Fat Tuesday and Ash Wednesday

Last night we celebrated Fat Tuesday with just our family.  This is really different from our normal celebration with neighbors and friends.  Fat Tuesday is usually a production at our house.  This year it followed too closely after two birthdays, Valentine's Day and a five days of travel over President's Day weekend.  I decided it was better to remain sane and enjoy the day rather than pack in one more thing.
Family Fun magazine supplied me with some delicious recipes for the day. 
King Cake
Big Easy Shrimp Etouffee
We finished dinner off with chocolate fondue, strawberries, marshmallows and bananas.

In preparation for Lent I've spent a lot of time thinking about what I want to focus on during this season of sacrifice.  My husband commented a few weeks ago that my temper is quicker now than it has been in the past.  My first response to his observation was, predictably, anger and denial.  That was quickly followed by the thought that because he's around more often, this is the first time in two years that he really has any idea how I feel on a daily basis.  I know, that's still a pretty angry response.

After some thought, I realized that irritation has become a default emotion.  Really, it seems easier to be irritated than to really deal with the sources of irritation.  I'm not happy with several areas in my life.   The source of my dissatisfaction can be traced to a lack of discipline.  But really, who likes discipline?  I want to exercise daily, eat well, take care of my loved ones, grow closer to God, live the perfect life, without effort.  I don't want to work at it, plan it or force myself to do it.

Of course, you can see the problem.  Even in my irritation, I understand that my expectations are unrealistic.  Taking care of a family of six requires planning and intention.  Having daily time for activities that I consider a priority requires discipline.  Sometimes things do just happen but if a thing is to happen regularly, it must be planned regularly.
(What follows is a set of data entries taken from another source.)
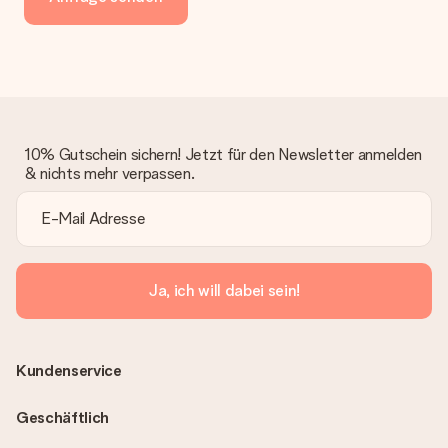
10% Gutschein sichern! Jetzt für den Newsletter anmelden
& nichts mehr verpassen.
Ja, ich will dabei sein!
Kundenservice
Geschäftlich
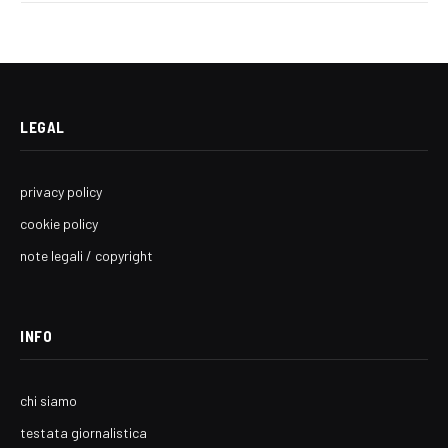
LEGAL
privacy policy
cookie policy
note legali / copyright
INFO
chi siamo
testata giornalistica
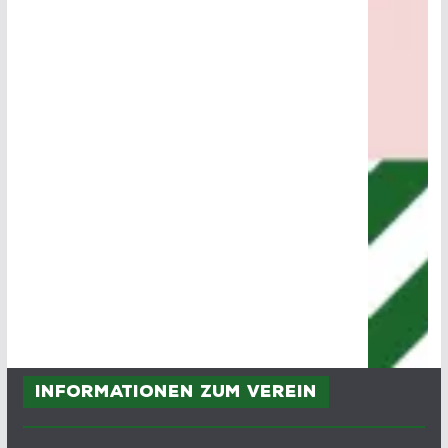
Informationen zum Verein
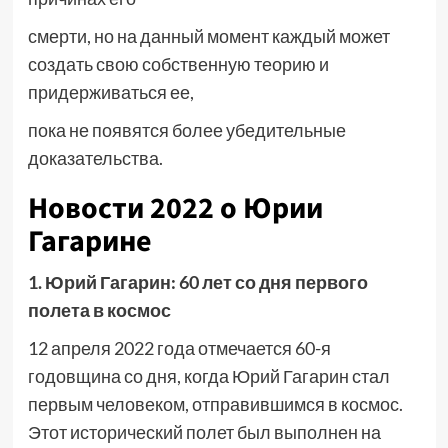
смерти, но на данный момент каждый может
создать свою собственную теорию и
придерживаться ее,
пока не появятся более убедительные
доказательства.
Новости 2022 о Юрии
Гагарине
1. Юрий Гагарин: 60 лет со дня первого
полета в космос
12 апреля 2022 года отмечается 60-я
годовщина со дня, когда Юрий Гагарин стал
первым человеком, отправившимся в космос.
Этот исторический полет был выполнен на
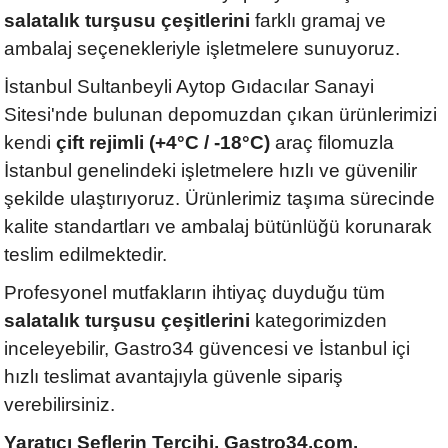
salatalık turşusu çeşitlerini
farklı gramaj ve
ambalaj seçenekleriyle işletmelere sunuyoruz.
İstanbul Sultanbeyli Aytop Gıdacılar Sanayi
Sitesi'nde bulunan depomuzdan çıkan ürünlerimizi
kendi
çift rejimli (+4°C / -18°C)
araç filomuzla
İstanbul genelindeki işletmelere hızlı ve güvenilir
şekilde ulaştırıyoruz. Ürünlerimiz taşıma sürecinde
kalite standartları ve ambalaj bütünlüğü korunarak
teslim edilmektedir.
Profesyonel mutfakların ihtiyaç duyduğu tüm
salatalık turşusu çeşitlerini
kategorimizden
inceleyebilir, Gastro34 güvencesi ve İstanbul içi
hızlı teslimat avantajıyla güvenle sipariş
verebilirsiniz.
Yaratıcı Şeflerin Tercihi, Gastro34.com.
This Lenten season, my focus is on sacrificing selfishness.  I'm going to give up irritation as my first response.  My intention is that over the next forty days I will develop some habits that make me less irritated and more grounded.  I intend to catch up on my Bible study.  I intend to participate in some kind of physical activity five days a week.  I intend to write each day.  All of these activities appear to be all about me.  What I've discovered is that if I take care of these things, I feel more accomplished and satisfied.  As a result, I'm able to roll with the events of the day. 

For Lent this year I'm going to take better care of myself so that I can take better care of others.  I want this season of Lent to represent the sacrifice of irritation and an increase of joy.  Check back with me in forty days and I'll let you know how it goes.